2. Amazon's 3,000 remote jobs
In one of the biggest remote hiring pushes in memory, Amazon has 3,000 jobs open for remote customer service representatives. But there are caveats.
Erica writes: As we've reported, a much overlooked reason why millions of Americans are out of work is that they live too far from jobs, and they either can't afford to or are unwilling to move.
- For these job seekers, remote work can be an ideal solution. "[Amazon] could be an example of how technological change can be a source of upward mobility for people who don't live near opportunity," says Christina Stacy of the Urban Institute.
- The work-from-home movement also benefits single parents and those with disabilities who might not be able to easily leave their homes for work, says Stacy.
But, but, but: The Amazon customer service jobs, available in 18 states, are temporary, a company spokesperson said, with no career ladder. And they will be just an average of 20–29 hours per week at $15 an hour, which is the company's minimum wage.
- The description also requires applicants to have a basic level of internet access, which, Stacy says, can be a barrier for many of the people who live too far away from jobs.
- 58% of Americans living in rural areas say access to high-speed internet is a problem in their area, per Pew.
- The job does, however, offer health benefits after 90 days of employment, something that is rare for such jobs, says Stacy.
Amazon already has its hand in a very different kind of remote work: Companies use its Mechanical Turk platform to find freelancers for small, usually menial online tasks, for which they pay very little. The crowdsourcing platform had half a million registered workers in 2015.
3. Today's stat: The price of a belch
Agriculture accounts for 13% of global greenhouse gas emissions. And 65% of that comes from the belches and farts of cattle and other farm animals, according to the Intergovernmental Panel on Climate Change.

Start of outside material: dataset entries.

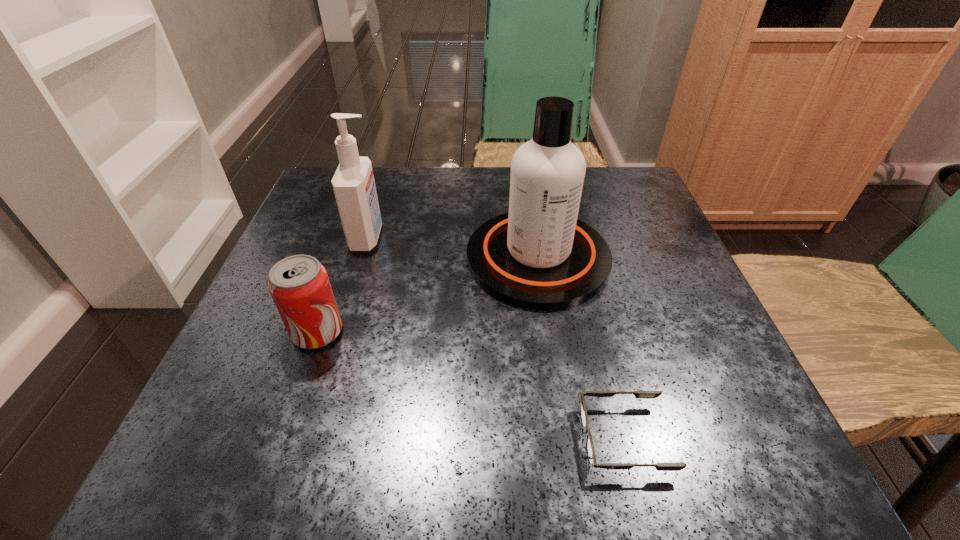 Locate an element on the screen. This screenshot has width=960, height=540. object present at the near right corner is located at coordinates (590, 451).

The image size is (960, 540). Find the location of `blank space at the far edge of the desktop`. blank space at the far edge of the desktop is located at coordinates (398, 173).

In the image, there is a desktop. Identify the location of blank space at the near edge. The image size is (960, 540). (411, 417).

This screenshot has height=540, width=960. In the image, there is a desktop. In order to click on vacant space at the left edge in this screenshot , I will do `click(268, 322)`.

You are a GUI agent. You are given a task and a screenshot of the screen. Output one action in this format:
    pyautogui.click(x=<x>, y=<y>)
    Task: Click on the blank space at the right edge
    
    Given the screenshot: What is the action you would take?
    pyautogui.click(x=660, y=360)

In the image, there is a desktop. Identify the location of vacant area at the far right corner. (586, 200).

At what (x,y) coordinates should I click in order to perform the action: click on blank region between the second tallest object and the right cleansing agent. Please return your answer as a coordinate pair (x, y). This screenshot has height=540, width=960. Looking at the image, I should click on (453, 248).

Identify the location of empty space between the right cleansing agent and the shorter cleansing agent. (453, 248).

Locate an element on the screen. The image size is (960, 540). free space between the left cleansing agent and the soda can is located at coordinates (343, 285).

At what (x,y) coordinates should I click in order to perform the action: click on empty space that is in between the shorter cleansing agent and the shortest object. Please return your answer as a coordinate pair (x, y). Looking at the image, I should click on (495, 338). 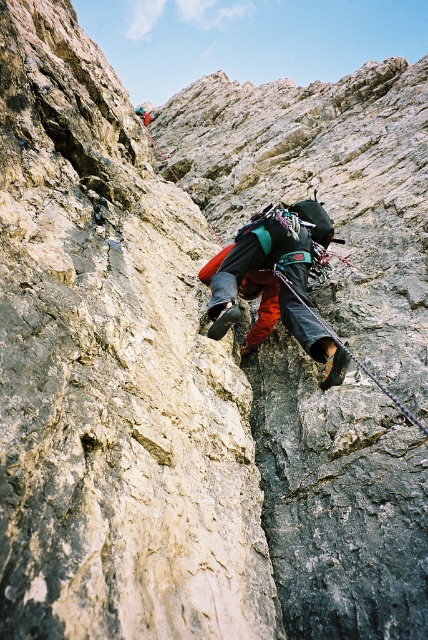 You are a rock climber preparing to ascend a steep cliff. You notice the multicolored climbing gear at center and the black nylon rope at center. Which item is closer to your face as you look straight ahead?

The multicolored climbing gear at center is closer to your face because it is positioned further to the viewer than the black nylon rope at center.

You are a rock climber preparing to secure your equipment. You have two items at the center of your view, the multicolored climbing gear at center and the black nylon rope at center. Which item is narrower in width?

The multicolored climbing gear at center has a lesser width compared to black nylon rope at center, so the multicolored climbing gear at center is narrower. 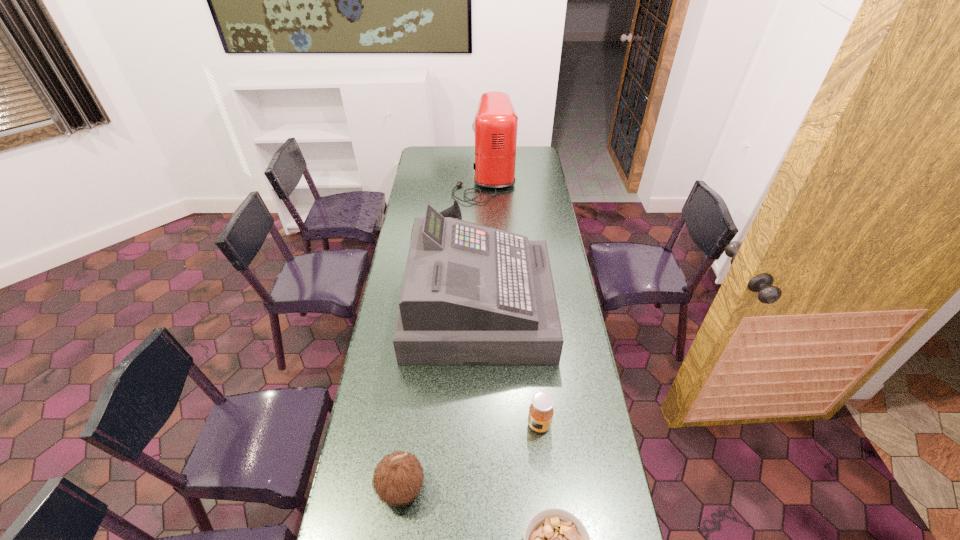 The image size is (960, 540). In order to click on free location located 0.230m on the front-facing side of the fifth tallest object in this screenshot , I will do `click(455, 424)`.

At what (x,y) coordinates should I click in order to perform the action: click on free space located on the front-facing side of the fifth tallest object. Please return your answer as a coordinate pair (x, y). Image resolution: width=960 pixels, height=540 pixels. Looking at the image, I should click on pyautogui.click(x=445, y=424).

Locate an element on the screen. blank area located on the front-facing side of the fifth tallest object is located at coordinates tap(436, 424).

Find the location of a particular element. Image resolution: width=960 pixels, height=540 pixels. object located at the far edge is located at coordinates (495, 127).

In order to click on cash register present at the left edge in this screenshot , I will do `click(472, 295)`.

Image resolution: width=960 pixels, height=540 pixels. What are the coordinates of `coconut located in the left edge section of the desktop` in the screenshot? It's located at (398, 478).

Identify the location of phonograph_record at the left edge. (454, 211).

Image resolution: width=960 pixels, height=540 pixels. What are the coordinates of `cash register situated at the right edge` in the screenshot? It's located at coord(472,295).

Where is `honey present at the right edge`? The image size is (960, 540). honey present at the right edge is located at coordinates (541, 411).

At what (x,y) coordinates should I click in order to perform the action: click on free space at the far edge. Please return your answer as a coordinate pair (x, y). The image size is (960, 540). Looking at the image, I should click on (471, 157).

- These numbers make ag, and cows, the third-highest contributor to greenhouse gas emissions after energy and transportation.
- U.S. ag emissions are higher than the U.K.'s total emissions, reports the NYT's Kendra Pierre-Louis.

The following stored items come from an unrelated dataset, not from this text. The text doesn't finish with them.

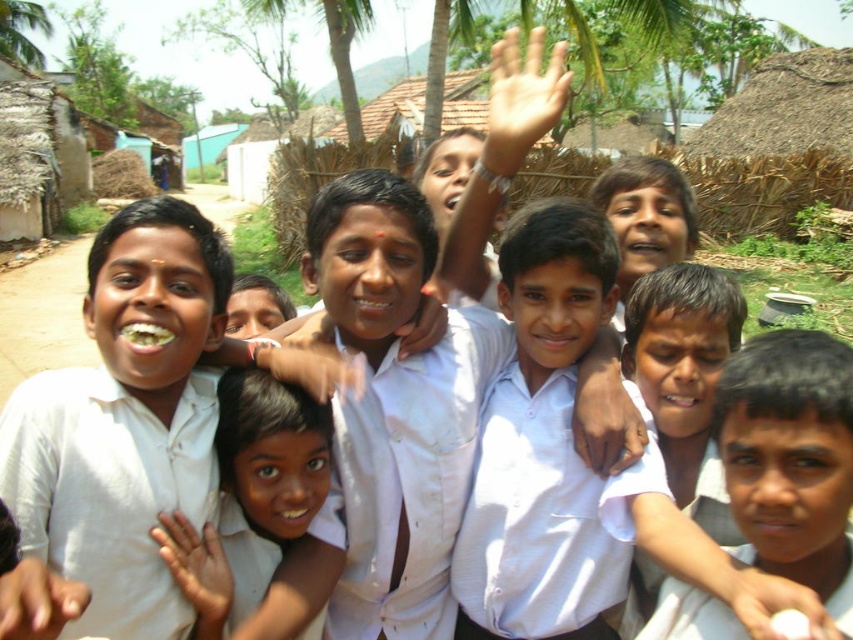 You are a photographer trying to capture a group photo of the children. You notice the white shirt at center and the smooth skin face at center. Which object should you adjust first to ensure proper alignment in the frame?

The white shirt at center is to the right of smooth skin face at center. To ensure proper alignment, you should adjust the smooth skin face at center first so that it is centered before moving the white shirt at center into the correct position.

From the picture: You are a photographer standing at a distance. You want to take a closeup shot of the white matte shirt at center. Based on the scene description, can you determine if you are within the recommended 4 feet distance for a clear closeup?

The distance of white matte shirt at center from camera is 4.15 feet. Since the recommended distance is 4 feet, you are slightly beyond the optimal range for a clear closeup.

You are a photographer trying to capture a group shot of the children. You notice the white glossy shirt at center and the light skin hand at upper center. Which object should you focus on first if you want to ensure both are in focus, given that your camera can only focus on one object at a time?

The white glossy shirt at center is positioned on the left side of light skin hand at upper center. To ensure both are in focus, you should focus on the white glossy shirt at center since it is closer to the camera than the light skin hand at upper center. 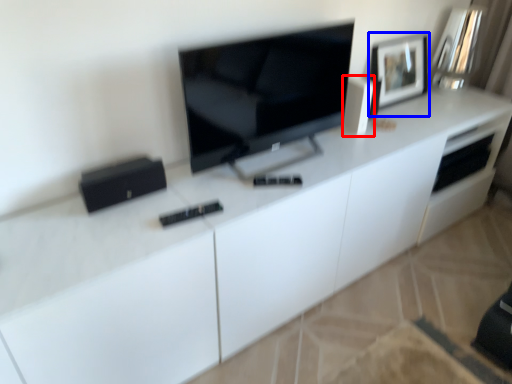 Question: Which object is further to the camera taking this photo, appliance (highlighted by a red box) or picture frame (highlighted by a blue box)?

Choices:
 (A) appliance
 (B) picture frame

Answer: (B) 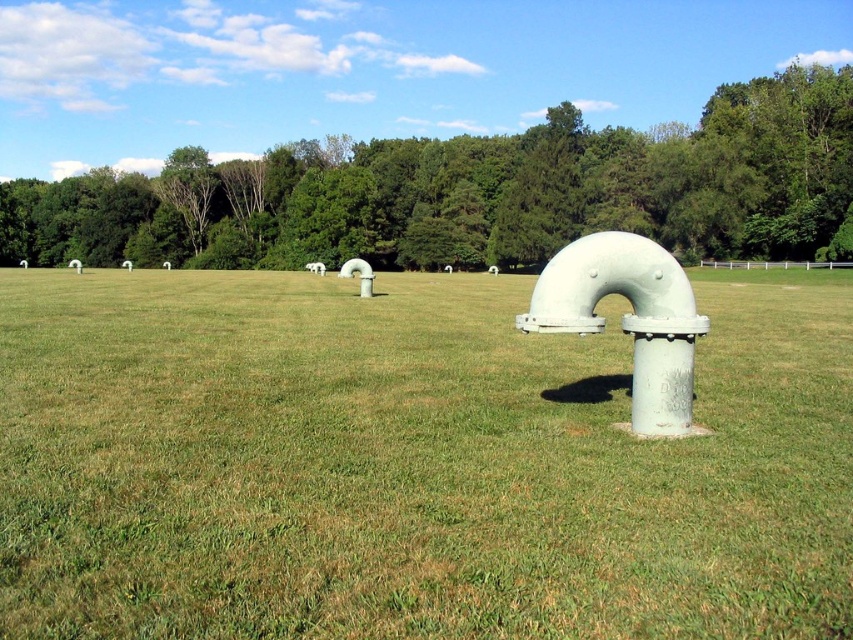 Question: Is green grassy at center to the left of green leafy tree at center from the viewer's perspective?

Choices:
 (A) yes
 (B) no

Answer: (B)

Question: Which object appears closest to the camera in this image?

Choices:
 (A) green grassy at center
 (B) green leafy tree at center

Answer: (A)

Question: Which object appears farthest from the camera in this image?

Choices:
 (A) green leafy tree at center
 (B) green grassy at center

Answer: (A)

Question: Is green grassy at center wider than green leafy tree at center?

Choices:
 (A) no
 (B) yes

Answer: (A)

Question: Among these objects, which one is nearest to the camera?

Choices:
 (A) green grassy at center
 (B) green leafy tree at center

Answer: (A)

Question: Is green grassy at center wider than green leafy tree at center?

Choices:
 (A) no
 (B) yes

Answer: (A) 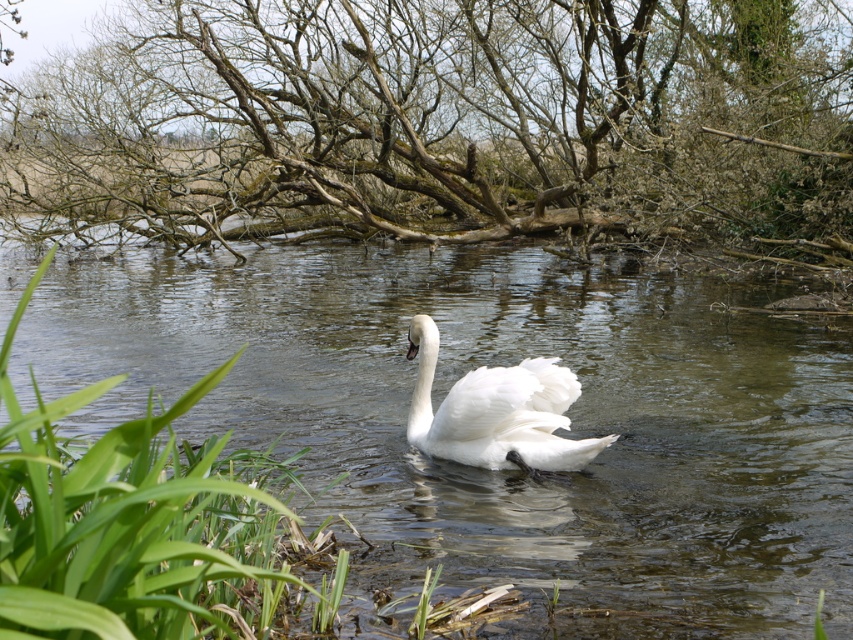 Question: Does brown/mossy tree at upper center come behind white feathered swan at center?

Choices:
 (A) no
 (B) yes

Answer: (B)

Question: Which point is farther to the camera?

Choices:
 (A) (160, 148)
 (B) (421, 420)
 (C) (189, 323)

Answer: (A)

Question: Is clear water at center bigger than white feathered swan at center?

Choices:
 (A) no
 (B) yes

Answer: (B)

Question: Which point is farther to the camera?

Choices:
 (A) clear water at center
 (B) brown/mossy tree at upper center
 (C) white feathered swan at center

Answer: (B)

Question: Considering the real-world distances, which object is farthest from the brown/mossy tree at upper center?

Choices:
 (A) white feathered swan at center
 (B) clear water at center

Answer: (A)

Question: Can you confirm if brown/mossy tree at upper center is positioned to the left of white feathered swan at center?

Choices:
 (A) no
 (B) yes

Answer: (B)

- Transportation and the generation of electricity each produce 28% of CO2 in the U.S.
Worthy of your time
How the internet travels across oceans (Adam Satariano — NYT)
What Google knows about you (Ina Fried — Axios)
U.S. companies helped Huawei rise (Shunsuke Tabeta — Nikkei Asian Review)
Secrets of the world's greatest art thief (Michael Finkel — GQ)
Cause of the Chinese slowdown (Christopher Balding — Foreign Affairs)
5. 1 cool thing: Where your childhood memories went
Most of your memories before the age of 3 flash through your mind in fragments. All you remember is the color of the plastic shovel in the sandbox or the crackle of the bonfire on a camping trip.
Erica writes: There's a reason why we forget our childhood memories. In fact, your brain needs to forget in order to grow, reports Nautilus.
- The phenomenon is known as "childhood amnesia." Five-year-olds can remember a trip they took to Disneyland at age 3, but by the time they turn 7, they've lost more than half of those same memories.
- That's because most of the countless connections we make between our brain cells as toddlers — when we're learning faster than at any other point in life — are "pruned away" as we grow older, writes Nautilus' Ferris Jabr.
- It's part of the crucial development the brain has to undergo to prepare to store long-term memories in adulthood.